Komunitas Petak Sembilan khususnya adalah masyarakat asli keturunan Tionghoa.
Petak Sembilan dapat dikatakan sebagai salah satu pusat tempat tinggal masyarakat
etnis Tionghoa di Jakarta. Di sana terdapat tempat–tempat ibadah agama Budha,
contohnya Vihara Jin De Yuan dan Vihara Toasebio. Sebagai tempat komunitas
keturunan Tionghoa, di daerah Petak Sembilan juga tersedia berbagai macam
makanan asli Tionghoa dan barang-barang yang berkaitan dengan agama Budha,
dan yang pastinya daerah Petak Sembilan menyediakan peralatan sembahyang
agama Budha.
Daerah Petak Sembilan sangat ramai dikunjungi terutama menjelang tahun
baru Imlek. Di daerah Petak Sembilan juga terdapat banyak pedagang kaki lima yang
menjual kue kering maupun kue basah yang berasal dari Cina, contohnya kue bulan
dan kue keranjang.
2.3. Sistem Kepercayaan
Dahulu sebagian besar masyarakat Tionghoa menganut agama Budha tetapi
sekarang sudah banyak juga keturunan Tionghoa yang menganut agama lain.

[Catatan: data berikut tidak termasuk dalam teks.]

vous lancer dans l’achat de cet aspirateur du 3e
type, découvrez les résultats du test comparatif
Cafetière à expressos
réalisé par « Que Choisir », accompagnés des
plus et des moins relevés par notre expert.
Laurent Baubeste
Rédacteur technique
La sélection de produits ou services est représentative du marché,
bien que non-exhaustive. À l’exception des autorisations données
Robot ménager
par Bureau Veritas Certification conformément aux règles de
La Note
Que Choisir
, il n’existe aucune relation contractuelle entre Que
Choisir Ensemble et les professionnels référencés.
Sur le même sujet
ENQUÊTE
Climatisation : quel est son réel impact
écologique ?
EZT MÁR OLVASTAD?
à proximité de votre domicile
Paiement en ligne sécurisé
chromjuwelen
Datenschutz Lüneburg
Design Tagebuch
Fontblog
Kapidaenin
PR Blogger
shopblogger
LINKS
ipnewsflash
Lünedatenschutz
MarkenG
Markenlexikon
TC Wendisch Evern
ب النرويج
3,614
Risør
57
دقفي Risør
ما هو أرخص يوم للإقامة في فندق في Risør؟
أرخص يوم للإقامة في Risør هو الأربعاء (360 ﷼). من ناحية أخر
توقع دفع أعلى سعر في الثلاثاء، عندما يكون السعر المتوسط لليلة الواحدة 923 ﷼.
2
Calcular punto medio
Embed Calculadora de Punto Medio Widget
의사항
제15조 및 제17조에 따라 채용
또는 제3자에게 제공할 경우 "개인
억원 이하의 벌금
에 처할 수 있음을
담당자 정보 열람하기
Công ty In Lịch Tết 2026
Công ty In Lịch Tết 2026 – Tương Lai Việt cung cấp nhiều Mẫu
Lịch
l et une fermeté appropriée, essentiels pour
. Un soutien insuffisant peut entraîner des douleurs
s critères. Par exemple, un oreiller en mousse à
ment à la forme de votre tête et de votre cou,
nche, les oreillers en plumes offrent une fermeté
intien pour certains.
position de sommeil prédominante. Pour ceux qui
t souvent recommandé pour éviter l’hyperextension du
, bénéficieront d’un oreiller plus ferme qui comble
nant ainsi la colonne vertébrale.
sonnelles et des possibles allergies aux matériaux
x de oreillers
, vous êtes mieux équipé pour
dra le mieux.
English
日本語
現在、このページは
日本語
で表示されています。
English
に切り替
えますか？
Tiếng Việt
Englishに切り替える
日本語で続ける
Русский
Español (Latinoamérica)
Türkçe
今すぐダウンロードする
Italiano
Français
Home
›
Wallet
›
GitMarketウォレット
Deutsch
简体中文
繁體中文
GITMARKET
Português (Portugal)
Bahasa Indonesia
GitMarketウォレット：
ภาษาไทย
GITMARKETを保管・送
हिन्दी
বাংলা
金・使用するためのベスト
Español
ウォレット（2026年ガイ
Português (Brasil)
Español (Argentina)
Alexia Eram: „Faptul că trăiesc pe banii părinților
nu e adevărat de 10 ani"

Mereka berdoa dengan menggunakan hio (batangan seperti lidi tetapi ukurannya
lebih besar dan pada umumnya berwarna merah). Sebelum mereka berdoa, mereka
terlebih dahulu membakar ujung hio tersebut. Setelah api menyala pada hio tersebut,
hio dikibas-kibaskan agar api padam. Hio tersebut mereka bawa ke setiap tempat
abu yang disediakan mewakili salah satu dewa. Cara berdoa seperti ini disebut pay
sin oleh orang Tionghoa. Biasanya mereka datang ke vihara untuk melakukan pay
sin kepada dewa-dewa dan para leluhur yang mereka yakini.
Berdasarkan sistem penanggalan Imlek, masyarakat mengenal 12 macam
shio. Shio adalah zodiak Tionghoa yang memakai hewan-hewan untuk
melambangkan tahun, bulan dan waktu dalam astrologi Tionghoa. Setiap individu
diasosiasikan dengan satu shio sesuai dengan tanggal kelahirannya. Dua belas shio
digabung dengan lima elemen membentuk periode 60 tahunan. Seorang individu
tidak saja memiliki satu shio tetapi tiga zodiak shio. Masing-masing adalah shio
tahun, shio bulan dan shio waktu. Kombinasi dari 5 elemen, 12 shio tahun, 12 shio
bulan dan 12 shio waktu tersebut menghasilkan 8640 kombinasi. Menurut astrologi
Tionghoa, shio bulan menentukan kehidupan asmara seseorang. Zodiak shio juga
digunakan untuk mengidentifikasi waktu. Setiap zodiak berkaitan dengan satu bagian
waktu, yaitu setiap bagian waktu terdiri dari dua jam.
i
Kepercayaan tradisional Tionghoa ialah tradisi kepercayaan rakyat yang
dipercayai oleh kebanyakan bangsa Tionghoa dari suku Han. Kepercayaan ini tidak
mempunyai kitab suci resmi dan sering merupakan sinkretisme antara beberapa
kepercayaan atau filsafat antara lain Buddhisme, Konfusianisme dan Taoisme.
Kepercayaan tradisional Tionghoa ini juga mengutamakan lokalisme seperti dapat
dilihat pada penghormatan pada datuk di kalangan Tionghoa di Sumatera sebagai
pengaruh dari kebudayaan Melayu.
Secara umum, kepercayaan tradisional Tionghoa mementingkan ritual
penghormatan, yaitu penghormatan leluhur dan penghormatan dewa-dewi. Dalam
penghormatan leluhur, penghormatan kepada nenek moyang merupakan intisari
dalam kepercayaan tradisional Tionghoa. Ini dikarenakan pengaruh ajaran
Konfusianisme yang mengutamakan bakti kepada orang tua termasuk leluhur jauh.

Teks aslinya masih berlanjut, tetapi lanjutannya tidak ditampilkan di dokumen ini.